I am loading a shapefile into a postGIS database using shp2pgsql, piped via psql, wrapped in a python subprocess like this:
command = "shp2pgsql -s 4269 -a -D -W LATIN1 file.shp table | psql -h host -d db -U user"
p=subprocess.Popen(command, shell=True)
p.communicate()
This works perfectly, with the following output:
Loading objects...
Shapefile type: Polygon
Postgis type: MULTIPOLYGON[2]
SET
SET
BEGIN
COMMIT
There is no END
statement, but to the best of my knowledge END
and COMMIT
are equivalent.
I then want to set con.autocommit = True
for a psycopg2 connection to the same database. I get the following error:
psycopg2.ProgrammingError: autocommit cannot be used inside a transaction
Why does psycopg2 report that a transaction is still in progress? Is there a different way I should be closing the psql transaction?
If I don't run the shp2pgsql subprocess command, con.autocommit
executes successfully. Does shp2pgsql by default leave a transaction open somewhere? (http://www.bostongis.com/pgsql2shp_shp2pgsql_quickguide.bqg doesn't suggest this)
No relevant entries exist in pg_locks
to suggest a stalled/idle transaction. I do not use the psycopg2 connection object in the shp2pgsql function. And, if I recreate a new connection object
con = psycopg2.connect(host=db_host, user=db_user, password=db_pass, database=db_name)

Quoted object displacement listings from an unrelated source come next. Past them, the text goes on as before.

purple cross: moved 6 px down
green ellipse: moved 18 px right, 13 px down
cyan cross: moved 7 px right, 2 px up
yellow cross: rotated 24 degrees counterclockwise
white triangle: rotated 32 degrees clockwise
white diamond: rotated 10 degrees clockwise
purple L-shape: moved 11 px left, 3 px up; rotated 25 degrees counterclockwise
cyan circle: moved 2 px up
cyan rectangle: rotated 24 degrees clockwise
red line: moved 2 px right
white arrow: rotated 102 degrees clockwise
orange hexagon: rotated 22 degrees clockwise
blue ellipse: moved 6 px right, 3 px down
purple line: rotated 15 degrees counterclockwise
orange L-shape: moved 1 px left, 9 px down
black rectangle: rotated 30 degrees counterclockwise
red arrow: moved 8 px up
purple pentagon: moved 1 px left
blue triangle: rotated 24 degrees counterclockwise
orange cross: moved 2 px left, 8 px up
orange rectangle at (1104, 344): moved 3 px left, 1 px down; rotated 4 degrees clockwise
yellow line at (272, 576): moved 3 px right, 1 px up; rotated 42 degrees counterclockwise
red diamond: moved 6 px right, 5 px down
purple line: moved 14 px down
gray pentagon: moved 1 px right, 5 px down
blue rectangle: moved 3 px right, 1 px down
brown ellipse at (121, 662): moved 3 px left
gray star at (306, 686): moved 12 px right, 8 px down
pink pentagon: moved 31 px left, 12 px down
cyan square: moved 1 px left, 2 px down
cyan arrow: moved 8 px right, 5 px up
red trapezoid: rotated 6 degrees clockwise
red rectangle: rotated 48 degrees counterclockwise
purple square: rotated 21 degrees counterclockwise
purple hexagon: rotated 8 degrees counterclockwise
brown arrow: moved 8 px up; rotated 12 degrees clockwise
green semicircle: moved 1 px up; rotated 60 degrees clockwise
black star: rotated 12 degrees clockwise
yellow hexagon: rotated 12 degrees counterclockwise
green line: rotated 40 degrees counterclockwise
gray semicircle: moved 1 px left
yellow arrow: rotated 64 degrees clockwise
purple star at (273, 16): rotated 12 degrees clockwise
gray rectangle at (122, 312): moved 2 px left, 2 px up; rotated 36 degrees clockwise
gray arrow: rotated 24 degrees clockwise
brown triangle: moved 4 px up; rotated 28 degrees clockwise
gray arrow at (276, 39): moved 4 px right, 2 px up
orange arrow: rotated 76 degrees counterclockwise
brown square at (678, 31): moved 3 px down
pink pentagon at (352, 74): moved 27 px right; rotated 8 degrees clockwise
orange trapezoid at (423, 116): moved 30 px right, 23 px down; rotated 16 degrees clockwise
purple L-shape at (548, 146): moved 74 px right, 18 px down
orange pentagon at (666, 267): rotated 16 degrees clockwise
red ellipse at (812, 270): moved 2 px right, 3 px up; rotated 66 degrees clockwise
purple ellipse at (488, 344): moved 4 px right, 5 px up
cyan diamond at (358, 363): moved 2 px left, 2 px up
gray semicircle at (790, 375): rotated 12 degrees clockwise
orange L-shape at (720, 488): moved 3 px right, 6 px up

after the shp2pgsql function, con.autocommit=True
works fine.
Edit: I of course can simply create the psycopg2 connection object after all shp2pgsql imports have finished, but this is not ideal in my code, and I'd rather understand what's happening.
Edit2: setting con.autocommit=True
immediately after opening the psycopg2 connection, as opposed to later, bypasses this error.
Edit3: adding MWE
import psycopg2
import os
import subprocess
from glob import glob
def vacuum(con, table=""):
autocommit_orig = con.autocommit
con.autocommit = True
with con.cursor() as cur:
cur.execute("VACUUM ANALYZE {};".format(table))
con.autocommit = autocommit_orig
def read_shapefile(path, tablename, srid="4269"):
command = "shp2pgsql -s {} -a -D -W LATIN1 {} {} | psql -h {} -d {} -U {}".format(srid, path, tablename, host, dbname, user)
p=subprocess.Popen(command, shell=True)
p.communicate()
def load_data(con, datapath):
dir = os.path.join(datapath,dataname)
shapefiles = glob(os.path.join(dir,"*.shp"))
for shapefile in shapefiles:
read_shapefile(shapefile, tablename)
if __name__ == "__main__":
con = psycopg2.connect(host=db_host, user=db_user, password=db_pass, database=db_name)
load_data(con, datapath)
vacuum(con, tablename)
I can't see where this is happening, but according to this, this, and this, a transaction is begun the first time a command is sent to the database.
Transactions are per-connection, so psql
shouldn't be tripping you up.
Following this advice, my suggestion is that you stick a con.rollback()
just before con.autocommit=True
in your code. This will end the implicit transaction that's somehow got started. If you still have all the data you expect, than something's issued a SELECT
command or similar read-only directive.
If you move the con.rollback()
backwards from con.autocommit=True
it will allow you to isolate where the transaction has begun without restructuring your code.
It is a guess, but perhaps when psql
changes the database state psycopg2 begins a transaction at that time? I haven't found docs to support this hypothesis.